Pubblicato il giorno 02/01/2018 alle ore 19:39
La calma è la virtù dei forti. E tocca essere forti se la situazione comprende armi nucleari ed un nemico imprevedibile.

Le premesse



Ottobre 1962. Siamo in piena "Crisi Dei Missili di Cuba", il confronto tra Stati Uniti e Unione Sovietica dovuto allo schieramento di missili balistici sovietici a Cuba, in seguito al posizionamento di quelli statunitensi in Italia e Turchia. Il presidente Kennedy ha schierato navi attorno all'isola di Cuba, impedendo così il passaggio a qualsiasi tipo di imbarcazione. Un sottomarino sovietico è stato avvistato da queste navi, che rilasciano continuamente cariche esplosive in mare, senza sapere che il sottomarino in questione custodisce un siluro tattico nucleare, con la stessa potenza della bomba di Hiroshima, pronto all'uso.



Il sottomarino sovietico



Dall'interno del sottomarino, l'equipaggio percepisce distintamente le onde d'urto delle esplosioni provocate dalle cariche americane che brillano attorno al loro veicolo. Si scatena il panico: il sottomarino non aveva ricevuto comunicazioni da Mosca per giorni, e i russi si convincono che la guerra, in superficie, è iniziata.
Oltre ai boati ed al tremore di terreno e pareti, ad innalzare la tensione tra i membri dell'equipaggio contribuisce la temperatura in continuo innalzamento a causa di un guasto all'impianto di aerazione. Terminata la pazienza, il comandante Valentin Savitsky ordina di preparare il siluro per il lancio, ottenendo l'immediata conferma di uno dei tre ufficiali maggiori a bordo.
Savitsky avrebbe potuto lanciare il siluro nucleare, vaporizzando una portaerei o un cacciatorpediniere americano, danno a cui le altre dieci navi avrebbero risposto con cariche nucleari sottomarine, vaporizzando a loro volta il sottomarino sovietico, dando così vita ad una reazione a catena che avrebbe scatenato una guerra nucleare tra sovietici e statunitensi, con conseguenze catastrofiche.
Tali conseguenze non appartengono alla nostra storia grazie all'intervento di Vasili Alexandrovich Arkhipov, giovane comandante responsabile, come Savitsky, dei tre sottomarini sovietici in missione segreta verso Cuba.

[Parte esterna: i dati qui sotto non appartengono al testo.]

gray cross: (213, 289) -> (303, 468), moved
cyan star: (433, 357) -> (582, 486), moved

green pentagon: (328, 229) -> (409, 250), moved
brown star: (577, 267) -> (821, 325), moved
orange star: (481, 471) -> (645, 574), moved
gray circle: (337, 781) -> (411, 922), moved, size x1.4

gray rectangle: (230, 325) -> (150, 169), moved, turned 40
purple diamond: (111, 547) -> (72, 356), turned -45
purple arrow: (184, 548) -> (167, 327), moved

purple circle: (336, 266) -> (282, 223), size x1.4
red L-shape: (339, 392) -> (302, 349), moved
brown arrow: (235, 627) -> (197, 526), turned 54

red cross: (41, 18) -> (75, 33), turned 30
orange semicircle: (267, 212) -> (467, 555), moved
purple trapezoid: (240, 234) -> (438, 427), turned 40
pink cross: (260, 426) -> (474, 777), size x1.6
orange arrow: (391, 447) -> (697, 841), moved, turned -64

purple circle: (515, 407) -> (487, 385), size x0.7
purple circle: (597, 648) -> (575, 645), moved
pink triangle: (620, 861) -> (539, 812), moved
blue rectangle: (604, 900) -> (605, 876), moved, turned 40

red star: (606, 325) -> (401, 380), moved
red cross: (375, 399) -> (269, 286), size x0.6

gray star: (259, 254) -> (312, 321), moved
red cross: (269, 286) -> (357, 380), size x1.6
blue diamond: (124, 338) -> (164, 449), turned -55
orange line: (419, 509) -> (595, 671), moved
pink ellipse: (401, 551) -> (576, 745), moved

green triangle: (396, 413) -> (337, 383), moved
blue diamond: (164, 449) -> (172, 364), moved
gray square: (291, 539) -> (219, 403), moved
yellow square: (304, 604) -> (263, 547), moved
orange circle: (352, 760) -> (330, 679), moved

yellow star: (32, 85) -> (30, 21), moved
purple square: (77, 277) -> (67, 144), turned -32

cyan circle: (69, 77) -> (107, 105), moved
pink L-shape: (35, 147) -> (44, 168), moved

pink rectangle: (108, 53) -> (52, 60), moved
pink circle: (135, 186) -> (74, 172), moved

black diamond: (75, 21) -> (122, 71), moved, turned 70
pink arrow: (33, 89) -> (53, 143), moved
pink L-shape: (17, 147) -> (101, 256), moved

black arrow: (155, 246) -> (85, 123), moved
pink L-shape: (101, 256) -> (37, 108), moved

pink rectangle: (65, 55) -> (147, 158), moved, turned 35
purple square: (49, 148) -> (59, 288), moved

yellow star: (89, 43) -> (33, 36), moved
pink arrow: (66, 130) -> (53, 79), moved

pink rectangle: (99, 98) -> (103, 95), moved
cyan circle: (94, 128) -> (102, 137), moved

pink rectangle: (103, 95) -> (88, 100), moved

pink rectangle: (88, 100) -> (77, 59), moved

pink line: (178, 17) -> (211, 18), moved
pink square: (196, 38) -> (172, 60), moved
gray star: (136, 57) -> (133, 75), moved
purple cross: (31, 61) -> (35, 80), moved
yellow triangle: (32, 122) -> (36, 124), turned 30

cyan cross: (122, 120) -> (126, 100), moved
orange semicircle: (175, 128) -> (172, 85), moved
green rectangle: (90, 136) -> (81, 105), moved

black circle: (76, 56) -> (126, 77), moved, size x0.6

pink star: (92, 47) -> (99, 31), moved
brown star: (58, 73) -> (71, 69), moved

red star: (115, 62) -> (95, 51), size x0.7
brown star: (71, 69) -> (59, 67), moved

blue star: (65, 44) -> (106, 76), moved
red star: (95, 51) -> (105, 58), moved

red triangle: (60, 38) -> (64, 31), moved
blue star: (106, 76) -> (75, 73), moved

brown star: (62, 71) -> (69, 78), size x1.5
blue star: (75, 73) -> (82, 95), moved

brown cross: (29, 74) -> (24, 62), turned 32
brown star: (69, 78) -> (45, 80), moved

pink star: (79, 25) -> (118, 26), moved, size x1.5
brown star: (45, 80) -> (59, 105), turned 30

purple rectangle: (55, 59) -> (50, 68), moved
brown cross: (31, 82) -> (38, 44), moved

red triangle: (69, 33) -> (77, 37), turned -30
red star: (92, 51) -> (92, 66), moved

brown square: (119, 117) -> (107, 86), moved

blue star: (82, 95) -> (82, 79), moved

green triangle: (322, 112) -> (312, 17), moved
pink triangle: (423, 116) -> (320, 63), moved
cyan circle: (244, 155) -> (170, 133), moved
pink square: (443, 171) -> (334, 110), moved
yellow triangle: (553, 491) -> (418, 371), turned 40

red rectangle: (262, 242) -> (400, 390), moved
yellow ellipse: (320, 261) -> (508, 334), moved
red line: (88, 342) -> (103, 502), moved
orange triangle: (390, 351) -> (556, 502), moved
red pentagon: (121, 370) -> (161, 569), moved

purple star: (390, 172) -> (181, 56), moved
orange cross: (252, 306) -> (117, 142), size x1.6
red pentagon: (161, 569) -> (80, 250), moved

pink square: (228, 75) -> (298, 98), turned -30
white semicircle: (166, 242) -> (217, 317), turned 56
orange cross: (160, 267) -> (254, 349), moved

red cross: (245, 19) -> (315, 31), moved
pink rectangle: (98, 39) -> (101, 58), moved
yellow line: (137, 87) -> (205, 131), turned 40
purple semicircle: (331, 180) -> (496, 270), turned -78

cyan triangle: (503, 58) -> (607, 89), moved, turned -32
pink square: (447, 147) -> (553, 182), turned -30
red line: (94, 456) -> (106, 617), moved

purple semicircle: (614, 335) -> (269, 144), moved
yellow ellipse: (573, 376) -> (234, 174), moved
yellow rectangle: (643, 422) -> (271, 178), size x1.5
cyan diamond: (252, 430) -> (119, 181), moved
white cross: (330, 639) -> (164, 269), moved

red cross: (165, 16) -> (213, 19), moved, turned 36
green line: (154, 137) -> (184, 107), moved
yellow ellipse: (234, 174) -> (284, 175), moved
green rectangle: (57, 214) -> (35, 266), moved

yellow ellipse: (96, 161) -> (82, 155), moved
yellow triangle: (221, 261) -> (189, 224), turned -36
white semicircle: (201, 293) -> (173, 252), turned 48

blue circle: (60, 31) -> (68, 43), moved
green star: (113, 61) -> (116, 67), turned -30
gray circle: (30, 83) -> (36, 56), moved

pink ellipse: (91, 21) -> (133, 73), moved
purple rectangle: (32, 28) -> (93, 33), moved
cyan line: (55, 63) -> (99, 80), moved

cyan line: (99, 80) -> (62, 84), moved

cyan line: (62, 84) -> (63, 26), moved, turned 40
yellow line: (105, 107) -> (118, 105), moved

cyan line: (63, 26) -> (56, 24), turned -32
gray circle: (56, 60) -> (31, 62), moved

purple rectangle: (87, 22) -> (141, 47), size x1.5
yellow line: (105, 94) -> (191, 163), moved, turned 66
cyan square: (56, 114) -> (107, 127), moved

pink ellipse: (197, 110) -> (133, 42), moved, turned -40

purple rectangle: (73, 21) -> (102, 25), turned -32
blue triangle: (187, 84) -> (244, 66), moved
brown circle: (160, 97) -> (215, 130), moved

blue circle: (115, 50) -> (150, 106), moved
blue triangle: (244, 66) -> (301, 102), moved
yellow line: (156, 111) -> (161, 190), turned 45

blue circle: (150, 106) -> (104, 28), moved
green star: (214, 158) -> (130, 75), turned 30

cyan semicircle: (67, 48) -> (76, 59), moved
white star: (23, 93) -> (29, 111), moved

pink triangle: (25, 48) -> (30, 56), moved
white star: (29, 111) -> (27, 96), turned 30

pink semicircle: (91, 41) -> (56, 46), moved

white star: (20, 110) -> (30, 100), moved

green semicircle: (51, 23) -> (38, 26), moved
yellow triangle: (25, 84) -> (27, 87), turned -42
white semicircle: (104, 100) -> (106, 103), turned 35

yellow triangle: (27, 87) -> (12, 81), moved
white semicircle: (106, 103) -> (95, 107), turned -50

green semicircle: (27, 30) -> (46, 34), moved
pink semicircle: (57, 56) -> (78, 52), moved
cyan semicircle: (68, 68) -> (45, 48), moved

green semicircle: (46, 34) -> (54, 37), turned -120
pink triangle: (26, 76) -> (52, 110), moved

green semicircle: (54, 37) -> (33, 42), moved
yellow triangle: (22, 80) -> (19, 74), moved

L'intervento di Vasili Alexandrovich Arkhipov



La tesi che Arkhipov sostenne in quella situazione tesa ed altamente angosciante era che le navi non stessero attaccando il sottomarino, ma che le cariche esplosive così rumorose ma sempre fuori bersaglio valessero come richieste di risalire in superficie per stabilire un contatto. Seguendo l'ordine di Savitsky di nascondersi in profondità una volta avvistati, infatti, l'equipaggio del sottomarino si era trovato tagliato fuori da ogni canale comunicativo, perdendo ogni contatto con l'esterno.
Il problema è che se Arkhipov si fosse sbagliato, l'intero equipaggio sarebbe stato vaporizzato.
Non si saprà mai quali con argomenti Arkhipov convinse il comandante Savitsky a non lanciare il missile nucleare, ma di certo ebbe un grande sangue freddo e fu estremamente convincente, perché alla fine si decise di correre il rischio.
Affidandosi alle parole di Arkhipov, il sottomarino è emerso in superficie, incontrando un cacciatorpediniere americano.
Nessun controllo, nessuna ispezione, nessuna idea ci fu nella mente degli americani relativa alla presenza di un siluro nucleare di tale potenza, custodito e trasportato da quel sottomarino che in seguito all'incontro virò verso Nord, diretto in Russia.

In un certo senso, quel giorno, la fiducia e la speranza hanno vinto sulla disperazione. Arkhipov, quel giorno, salvò il mondo e l'umanità intera.